There's a failure mode in multi-agent systems that doesn't show up in benchmarks: procedural amnesia.
My self-improving agents could remember facts. They could remember context. But two weeks after successfully creating a Google Doc, writing a Day One journal entry, or making a phone call — they'd look at me blankly and say they didn't know how.
They knew what they'd done. They had no persistent memory of how.
The fix wasn't more context. It wasn't a bigger model. It was embarrassingly simple: a shared Markdown file called PLAYBOOKS.md.
The rule is one line: every agent, every time they successfully complete a non-trivial task, documents the exact steps before the session ends.
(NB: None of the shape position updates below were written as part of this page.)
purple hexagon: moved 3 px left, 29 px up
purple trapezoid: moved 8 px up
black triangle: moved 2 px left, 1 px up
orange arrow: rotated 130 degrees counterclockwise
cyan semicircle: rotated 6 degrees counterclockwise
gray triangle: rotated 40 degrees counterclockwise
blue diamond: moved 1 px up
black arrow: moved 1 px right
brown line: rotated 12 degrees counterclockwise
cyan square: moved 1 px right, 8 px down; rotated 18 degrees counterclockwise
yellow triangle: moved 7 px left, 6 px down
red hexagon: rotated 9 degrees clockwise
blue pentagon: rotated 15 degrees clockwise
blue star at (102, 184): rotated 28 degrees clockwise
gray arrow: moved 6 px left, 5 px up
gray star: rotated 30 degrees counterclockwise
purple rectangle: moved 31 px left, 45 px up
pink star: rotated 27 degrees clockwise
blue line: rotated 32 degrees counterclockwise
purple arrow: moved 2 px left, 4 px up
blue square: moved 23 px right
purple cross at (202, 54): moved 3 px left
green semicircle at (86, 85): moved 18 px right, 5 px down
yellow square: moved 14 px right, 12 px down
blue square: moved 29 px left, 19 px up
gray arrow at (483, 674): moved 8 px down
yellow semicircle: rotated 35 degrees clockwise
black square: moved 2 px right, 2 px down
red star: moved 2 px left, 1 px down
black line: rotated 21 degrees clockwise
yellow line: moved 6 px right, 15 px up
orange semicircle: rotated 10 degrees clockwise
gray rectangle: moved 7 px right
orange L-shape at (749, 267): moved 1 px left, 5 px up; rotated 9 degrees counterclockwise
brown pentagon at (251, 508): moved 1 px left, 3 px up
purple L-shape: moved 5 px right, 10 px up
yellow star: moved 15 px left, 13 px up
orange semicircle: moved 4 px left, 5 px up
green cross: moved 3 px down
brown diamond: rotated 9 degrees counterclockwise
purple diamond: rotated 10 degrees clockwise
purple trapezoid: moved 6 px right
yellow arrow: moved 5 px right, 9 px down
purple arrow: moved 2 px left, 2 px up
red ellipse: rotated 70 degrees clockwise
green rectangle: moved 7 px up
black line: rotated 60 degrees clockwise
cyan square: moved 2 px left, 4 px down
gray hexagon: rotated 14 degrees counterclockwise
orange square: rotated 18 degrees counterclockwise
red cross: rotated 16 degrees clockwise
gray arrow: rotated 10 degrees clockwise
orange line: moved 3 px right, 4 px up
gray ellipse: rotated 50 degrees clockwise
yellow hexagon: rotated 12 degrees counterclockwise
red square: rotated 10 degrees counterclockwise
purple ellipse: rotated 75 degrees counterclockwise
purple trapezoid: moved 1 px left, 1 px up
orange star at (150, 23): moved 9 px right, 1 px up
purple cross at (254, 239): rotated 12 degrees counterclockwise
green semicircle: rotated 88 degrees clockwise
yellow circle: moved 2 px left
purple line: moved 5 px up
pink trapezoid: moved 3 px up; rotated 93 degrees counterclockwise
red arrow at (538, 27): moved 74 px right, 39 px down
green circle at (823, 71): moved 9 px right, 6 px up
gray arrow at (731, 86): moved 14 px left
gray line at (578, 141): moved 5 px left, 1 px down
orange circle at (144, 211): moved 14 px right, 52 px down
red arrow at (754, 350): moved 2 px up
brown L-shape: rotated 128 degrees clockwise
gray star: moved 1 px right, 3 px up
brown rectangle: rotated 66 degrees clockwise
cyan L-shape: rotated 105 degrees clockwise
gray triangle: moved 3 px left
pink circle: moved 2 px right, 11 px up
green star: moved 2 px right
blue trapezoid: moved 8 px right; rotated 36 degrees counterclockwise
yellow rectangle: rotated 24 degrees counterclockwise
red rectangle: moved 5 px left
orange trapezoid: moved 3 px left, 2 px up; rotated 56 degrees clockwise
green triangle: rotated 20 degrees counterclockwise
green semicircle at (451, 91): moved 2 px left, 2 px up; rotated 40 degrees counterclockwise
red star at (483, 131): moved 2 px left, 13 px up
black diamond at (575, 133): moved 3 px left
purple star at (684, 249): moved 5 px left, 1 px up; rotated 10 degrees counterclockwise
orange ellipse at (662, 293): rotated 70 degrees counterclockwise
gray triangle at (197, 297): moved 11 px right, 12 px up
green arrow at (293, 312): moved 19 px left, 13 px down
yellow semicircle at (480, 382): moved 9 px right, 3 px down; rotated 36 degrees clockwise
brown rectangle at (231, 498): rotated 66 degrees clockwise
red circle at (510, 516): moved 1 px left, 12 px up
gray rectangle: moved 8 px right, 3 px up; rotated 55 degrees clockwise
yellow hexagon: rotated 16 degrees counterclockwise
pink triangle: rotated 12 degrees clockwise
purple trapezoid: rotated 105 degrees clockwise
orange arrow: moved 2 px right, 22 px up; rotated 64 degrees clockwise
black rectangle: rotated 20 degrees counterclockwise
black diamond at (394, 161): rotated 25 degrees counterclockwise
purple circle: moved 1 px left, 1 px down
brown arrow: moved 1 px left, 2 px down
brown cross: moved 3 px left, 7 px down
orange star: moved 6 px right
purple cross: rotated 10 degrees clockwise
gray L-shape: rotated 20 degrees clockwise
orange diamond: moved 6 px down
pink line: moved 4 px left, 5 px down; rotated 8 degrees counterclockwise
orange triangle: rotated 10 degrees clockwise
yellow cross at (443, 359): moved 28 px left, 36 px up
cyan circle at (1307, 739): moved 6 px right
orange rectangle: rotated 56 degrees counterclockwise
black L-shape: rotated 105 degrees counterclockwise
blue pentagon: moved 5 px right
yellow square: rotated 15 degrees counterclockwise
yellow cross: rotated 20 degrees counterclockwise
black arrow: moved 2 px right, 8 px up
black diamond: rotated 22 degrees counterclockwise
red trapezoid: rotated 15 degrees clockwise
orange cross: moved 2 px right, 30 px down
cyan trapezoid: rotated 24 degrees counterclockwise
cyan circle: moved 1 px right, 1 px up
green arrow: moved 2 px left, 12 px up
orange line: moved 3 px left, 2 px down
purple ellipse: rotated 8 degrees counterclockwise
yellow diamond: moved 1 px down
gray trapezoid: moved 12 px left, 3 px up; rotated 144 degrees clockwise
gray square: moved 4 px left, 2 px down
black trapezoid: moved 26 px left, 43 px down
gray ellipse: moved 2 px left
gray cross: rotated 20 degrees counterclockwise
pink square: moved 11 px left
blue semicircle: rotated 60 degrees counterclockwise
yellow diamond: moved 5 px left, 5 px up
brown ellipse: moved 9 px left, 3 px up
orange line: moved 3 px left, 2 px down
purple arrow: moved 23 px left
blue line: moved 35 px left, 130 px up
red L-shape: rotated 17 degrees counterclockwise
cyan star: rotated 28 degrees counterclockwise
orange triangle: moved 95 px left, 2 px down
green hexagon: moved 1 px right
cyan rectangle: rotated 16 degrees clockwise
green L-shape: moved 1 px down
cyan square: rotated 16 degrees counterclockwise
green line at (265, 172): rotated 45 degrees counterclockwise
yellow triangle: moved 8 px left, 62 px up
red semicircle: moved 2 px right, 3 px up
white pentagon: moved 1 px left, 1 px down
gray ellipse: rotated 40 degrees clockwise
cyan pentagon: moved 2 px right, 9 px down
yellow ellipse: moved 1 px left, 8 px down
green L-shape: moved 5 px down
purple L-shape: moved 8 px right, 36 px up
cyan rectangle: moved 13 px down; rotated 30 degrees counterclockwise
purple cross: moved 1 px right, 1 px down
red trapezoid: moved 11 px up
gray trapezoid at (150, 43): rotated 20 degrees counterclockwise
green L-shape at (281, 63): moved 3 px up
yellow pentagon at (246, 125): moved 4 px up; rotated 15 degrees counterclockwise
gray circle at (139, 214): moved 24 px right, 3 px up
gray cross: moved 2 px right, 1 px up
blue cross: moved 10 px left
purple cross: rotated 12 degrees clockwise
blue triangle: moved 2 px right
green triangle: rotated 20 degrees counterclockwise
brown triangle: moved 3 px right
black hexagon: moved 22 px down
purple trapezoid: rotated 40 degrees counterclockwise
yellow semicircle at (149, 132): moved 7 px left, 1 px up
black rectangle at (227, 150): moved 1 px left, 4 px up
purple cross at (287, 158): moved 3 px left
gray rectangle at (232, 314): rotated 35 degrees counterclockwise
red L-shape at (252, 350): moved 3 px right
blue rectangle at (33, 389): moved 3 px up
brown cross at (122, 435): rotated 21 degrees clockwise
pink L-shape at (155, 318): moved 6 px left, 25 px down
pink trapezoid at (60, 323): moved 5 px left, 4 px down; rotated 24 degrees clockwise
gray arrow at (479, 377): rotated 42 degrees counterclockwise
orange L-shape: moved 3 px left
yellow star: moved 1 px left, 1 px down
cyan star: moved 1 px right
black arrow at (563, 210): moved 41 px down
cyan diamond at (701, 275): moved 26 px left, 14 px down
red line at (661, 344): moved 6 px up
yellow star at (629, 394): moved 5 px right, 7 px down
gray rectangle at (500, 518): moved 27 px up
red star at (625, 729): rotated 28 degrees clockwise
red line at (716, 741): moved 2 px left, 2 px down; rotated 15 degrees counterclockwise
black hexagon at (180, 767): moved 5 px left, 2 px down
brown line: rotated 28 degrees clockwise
Not a summary. The actual commands, the tools, the gotchas, the sequence. A recipe.
Before starting any task that sounds familiar, they read it first.
The result: agents that actually get smarter over time — not because the model improved, but because the system does. Institutional knowledge that survives session resets, model swaps, and context compaction.
This is also why fewer agents with better memory outperform a swarm of forgetful ones. Depth beats breadth when each agent retains what it learns.
The real insight: most "AI capability" problems are actually memory architecture problems. The model knows how to do the thing. The system just never wrote it down. If you're building agents that run autonomously, strategic memory architecture isn't optional — it's the foundation everything else depends on.